It is important to note that many insects are resistant to drought, meaning that when droughts do occur, with increasing harshness and prevalence, it will be less of a gamble to know whether there will be enough food produced for affected countries.

As a future farmer, my question is: will I be farming insects, struggling to contain jumping bugs within paddocks?

You may think I’m joking. Just picture it for a moment, not farmers chasing bugs around paddocks with butterfly nets, but instead farmers kicking back and letting paddock-sized nets do the work for them.

Now bug farming may not be the next big thing in Australia, but in South-East Asia farmers, in trying to find a sustainable way to reduce pesticides, have started harvesting insects to supply market demand. To do this, well they really do use paddock-sized nets, spread across the crops, then rolled up, with the insects trapped inside. This incredibly simple solution benefits the land, the farmers, the consumers, everyone.

Except, that is, the insects.

This method of pest control and food production means that luckily for the entomophagists out there, there are more than enough bugs for everyone!

However, if switching from sausages to bugs isn’t really your cup of tea, there is another sustainable option scientists are currently developing in laboratories

Fake meat is the term given to lab-grown meats. The ability to grow meat in a laboratory is looked at by scientists as the second agricultural revolution.
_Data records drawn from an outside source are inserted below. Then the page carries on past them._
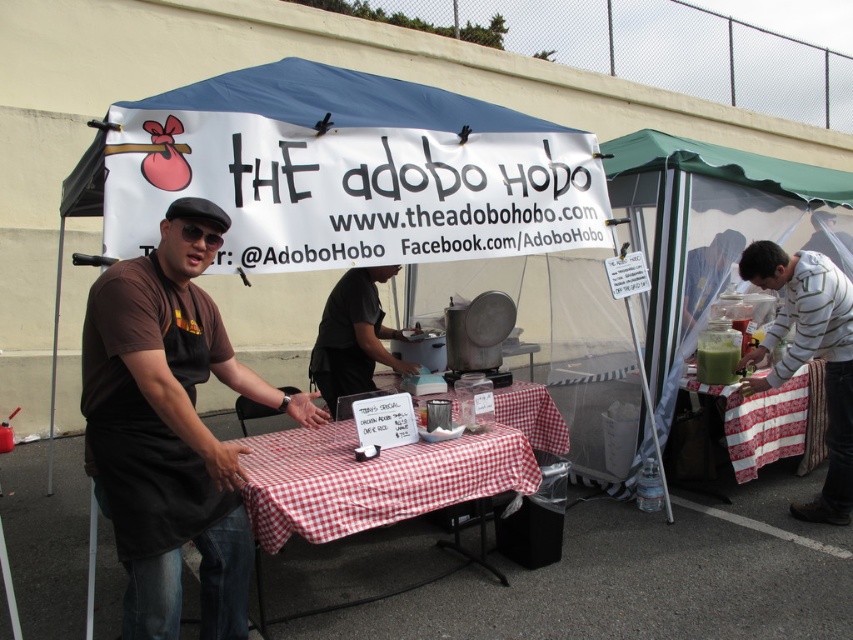 Question: Among these objects, which one is farthest from the camera?

Choices:
 (A) red checkered tablecloth at center
 (B) white striped sweater at right
 (C) green plastic pitcher at right

Answer: (C)

Question: Which object appears closest to the camera in this image?

Choices:
 (A) red checkered tablecloth at center
 (B) green plastic pitcher at right

Answer: (A)

Question: From the image, what is the correct spatial relationship of green plastic pitcher at right in relation to black matte shirt at center?

Choices:
 (A) right
 (B) left

Answer: (A)

Question: Which point appears closest to the camera in this image?

Choices:
 (A) (813, 376)
 (B) (341, 356)
 (C) (515, 454)
 (D) (126, 589)

Answer: (D)

Question: Does white striped sweater at right appear on the left side of green plastic pitcher at right?

Choices:
 (A) yes
 (B) no

Answer: (A)

Question: Can you confirm if brown matte apron at center is positioned above white striped sweater at right?

Choices:
 (A) yes
 (B) no

Answer: (B) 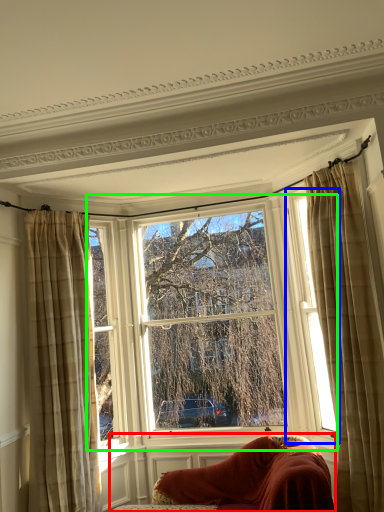 Question: Which object is positioned farthest from furniture (highlighted by a red box)? Select from window (highlighted by a blue box) and window (highlighted by a green box).

Choices:
 (A) window
 (B) window

Answer: (A) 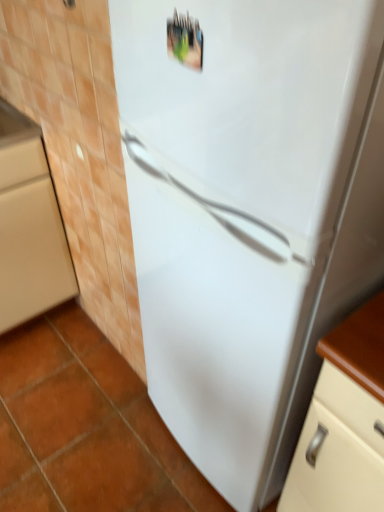 Identify the location of white glossy refrigerator at center. (248, 211).

The image size is (384, 512). What do you see at coordinates (248, 211) in the screenshot?
I see `white glossy refrigerator at center` at bounding box center [248, 211].

The width and height of the screenshot is (384, 512). What do you see at coordinates (29, 225) in the screenshot? I see `matte wood cabinet at lower left` at bounding box center [29, 225].

Locate an element on the screen. matte wood cabinet at lower left is located at coordinates (29, 225).

The image size is (384, 512). I want to click on white glossy refrigerator at center, so click(x=248, y=211).

Considering the positions of objects matte wood cabinet at lower left and white glossy refrigerator at center in the image provided, who is more to the right, matte wood cabinet at lower left or white glossy refrigerator at center?

white glossy refrigerator at center is more to the right.

From the picture: Which object is more forward, matte wood cabinet at lower left or white glossy refrigerator at center?

white glossy refrigerator at center.

Considering the positions of point (52, 305) and point (158, 318), is point (52, 305) closer or farther from the camera than point (158, 318)?

Point (52, 305).

From the image's perspective, which one is positioned higher, matte wood cabinet at lower left or white glossy refrigerator at center?

matte wood cabinet at lower left appears higher in the image.

From a real-world perspective, which is physically above, matte wood cabinet at lower left or white glossy refrigerator at center?

white glossy refrigerator at center.

Considering the sizes of matte wood cabinet at lower left and white glossy refrigerator at center in the image, is matte wood cabinet at lower left wider or thinner than white glossy refrigerator at center?

Clearly, matte wood cabinet at lower left has less width compared to white glossy refrigerator at center.

Can you confirm if matte wood cabinet at lower left is taller than white glossy refrigerator at center?

No.

In terms of size, does matte wood cabinet at lower left appear bigger or smaller than white glossy refrigerator at center?

matte wood cabinet at lower left is smaller than white glossy refrigerator at center.

Would you say matte wood cabinet at lower left is outside white glossy refrigerator at center?

Absolutely, matte wood cabinet at lower left is external to white glossy refrigerator at center.

Is the surface of matte wood cabinet at lower left in direct contact with white glossy refrigerator at center?

matte wood cabinet at lower left is not next to white glossy refrigerator at center, and they're not touching.

Is matte wood cabinet at lower left oriented towards white glossy refrigerator at center?

No, matte wood cabinet at lower left does not turn towards white glossy refrigerator at center.

Where is `cabinetry directly beneath the white glossy refrigerator at center (from a real-world perspective)`? The height and width of the screenshot is (512, 384). cabinetry directly beneath the white glossy refrigerator at center (from a real-world perspective) is located at coordinates (29, 225).

Can you confirm if white glossy refrigerator at center is positioned to the left of matte wood cabinet at lower left?

No, white glossy refrigerator at center is not to the left of matte wood cabinet at lower left.

Does white glossy refrigerator at center lie in front of matte wood cabinet at lower left?

Yes, it is.

Considering the positions of point (274, 249) and point (2, 189), is point (274, 249) closer or farther from the camera than point (2, 189)?

Point (274, 249) is positioned closer to the camera compared to point (2, 189).

From the image's perspective, is white glossy refrigerator at center beneath matte wood cabinet at lower left?

Yes.

From a real-world perspective, which is physically below, white glossy refrigerator at center or matte wood cabinet at lower left?

In real-world perspective, matte wood cabinet at lower left is lower.

Looking at their sizes, would you say white glossy refrigerator at center is wider or thinner than matte wood cabinet at lower left?

white glossy refrigerator at center is wider than matte wood cabinet at lower left.

Does white glossy refrigerator at center have a greater height compared to matte wood cabinet at lower left?

Yes, white glossy refrigerator at center is taller than matte wood cabinet at lower left.

Who is bigger, white glossy refrigerator at center or matte wood cabinet at lower left?

With larger size is white glossy refrigerator at center.

Is white glossy refrigerator at center not within matte wood cabinet at lower left?

Yes, white glossy refrigerator at center is located beyond the bounds of matte wood cabinet at lower left.

Is white glossy refrigerator at center not close to matte wood cabinet at lower left?

No, there isn't a large distance between white glossy refrigerator at center and matte wood cabinet at lower left.

In the scene shown: Is matte wood cabinet at lower left at the back of white glossy refrigerator at center?

white glossy refrigerator at center is not turned away from matte wood cabinet at lower left.

What's the angular difference between white glossy refrigerator at center and matte wood cabinet at lower left's facing directions?

white glossy refrigerator at center and matte wood cabinet at lower left are facing 92.5 degrees away from each other.

Locate an element on the screen. This screenshot has height=512, width=384. cabinetry lying above the white glossy refrigerator at center (from the image's perspective) is located at coordinates (29, 225).

You are a GUI agent. You are given a task and a screenshot of the screen. Output one action in this format:
    pyautogui.click(x=<x>, y=<y>)
    Task: Click on the refrigerator to the right of matte wood cabinet at lower left
    The height and width of the screenshot is (512, 384).
    Given the screenshot: What is the action you would take?
    pyautogui.click(x=248, y=211)

The width and height of the screenshot is (384, 512). I want to click on cabinetry on the left side of white glossy refrigerator at center, so click(29, 225).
In a report by Marty McCarthy for Landline, scientists are developing these lab-meats from a serum known as FBS – Foetal Bovine Serum – and the muscle fibres of calves.

The most promising possibility lab grown meat presents to scientists is its ability to help the environment. As scientists will be able to produce three times the amount of meat obtained from one animal, the livestock population will eventually decline, benefitting the environment.

Another method of producing fake meat seems to have come right out of The Jetsons or Star Trek. 3D printing. Scientists are looking at how to sustainably use the whole animal, therefore reducing waste and they think they’ve found a solution.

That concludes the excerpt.